Determining which are the best hip exercises will vary depending on individual circumstances. Those looking to exercise the hips after any form of injury are not best-served by simply picking some good hip exercises online or in books and implementing them. In fact, anyone beginning an exercise regimen or people who have had recent injury should get an all clear from doctors, particularly if it has been a long time since they engaged in rigorous physical activity. Physicians, physical therapists, chiropractors or other health professionals could have very specific instructions or directions for these groups of people.
When folks are given an all clear from doctors to pursue exercise plans, it should be noted that many hip exercises do not solely isolate the hips. They are, after all, connected to the legs and the trunk, and doing them may involve work of either part. In particular many of these moves are connected to work with the leg.
Some of the best moves are fairly easy to perform, but they may require a little balance. Using a chair can be an assistance to prevent falling. Leg swings, which bring one leg up in front, out to the side, or swing it back, will work several areas of the hips and legs. It isn’t necessary to lift the leg very high in any three of these positions, but moving slowly and holding the leg in the raised position can be of use. Ten repetitions on each leg in each position, once a day, are ample.
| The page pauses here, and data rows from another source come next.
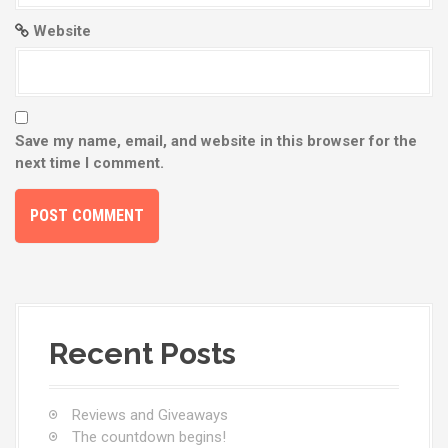
Website
Save my name, email, and website in this browser for the
next time I comment.
Recent Posts
Reviews and Giveaways
The countdown begins!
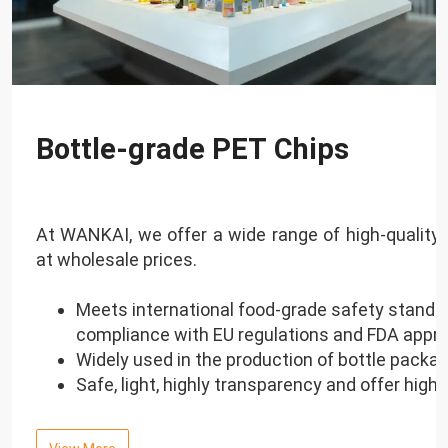
Bottle-grade PET Chips
At WANKAI, we offer a wide range of high-quality 
at wholesale prices.
Meets international food-grade safety standar
compliance with EU regulations and FDA appro
Widely used in the production of bottle packag
Safe, light, highly transparency and offer high 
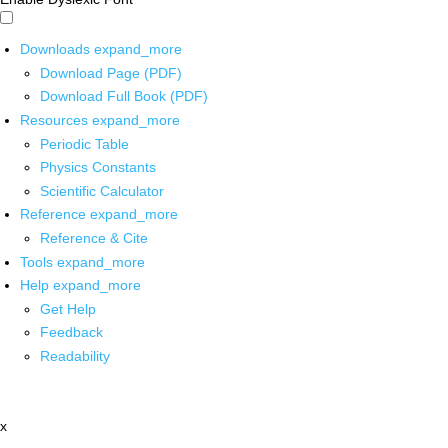
Downloads
expand_more
Download Page (PDF)
Download Full Book (PDF)
Resources
expand_more
Periodic Table
Physics Constants
Scientific Calculator
Reference
expand_more
Reference & Cite
Tools
expand_more
Help
expand_more
Get Help
Feedback
Readability
x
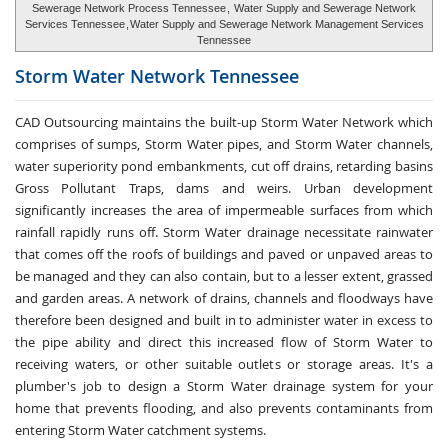
Sewerage Network Process Tennessee
,
Water Supply and Sewerage Network
Services Tennessee
,
Water Supply and Sewerage Network Management Services
Tennessee
Storm Water
Network Tennessee
CAD Outsourcing maintains the built-up Storm Water Network which
comprises of sumps, Storm Water pipes, and Storm Water channels,
water superiority pond embankments, cut off drains, retarding basins
Gross Pollutant Traps, dams and weirs. Urban development
significantly increases the area of impermeable surfaces from which
rainfall rapidly runs off. Storm Water drainage necessitate rainwater
that comes off the roofs of buildings and paved or unpaved areas to
be managed and they can also contain, but to a lesser extent, grassed
and garden areas. A network of drains, channels and floodways have
therefore been designed and built in to administer water in excess to
the pipe ability and direct this increased flow of Storm Water to
receiving waters, or other suitable outlets or storage areas. It's a
plumber's job to design a Storm Water drainage system for your
home that prevents flooding, and also prevents contaminants from
entering Storm Water catchment systems.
Hip exercises that stretch and expand the hips are useful too. Lunges of a variety of kinds may help accomplish this, and squats, with or without weights, work the thighs, buttocks and hips. Even going up the stairs or using a stair stepper demands work from the hips. Some lunges particularly worth trying are those in yoga, and it’s easy to find a yoga tape/DVD that features these, or even find demonstrations online of strong warrior and proud warrior. The reason a tape/DVD may be useful is because instruction is given on how to hold the upper body and how to properly position the legs and knees for maximum stretch without injury.
There are other hip exercises people can choose. Lying on the floor and bicycling the legs works the hips. Kneeling on the floor and swinging one knee up to the side helps to create stretch of a different type. If people would like simpler work, they can head out the door and walk, since walking involves the hips and will provide a workout. Most aerobic dance, step, or Tae Bo workout tapes give the hips plenty to do, too.
Those trying hip exercises should be slow and careful getting started, particularly if the hips have been injured in the past. For example, someone with a hip replacement would have different directions for what to do than a person who is in very good physical shape.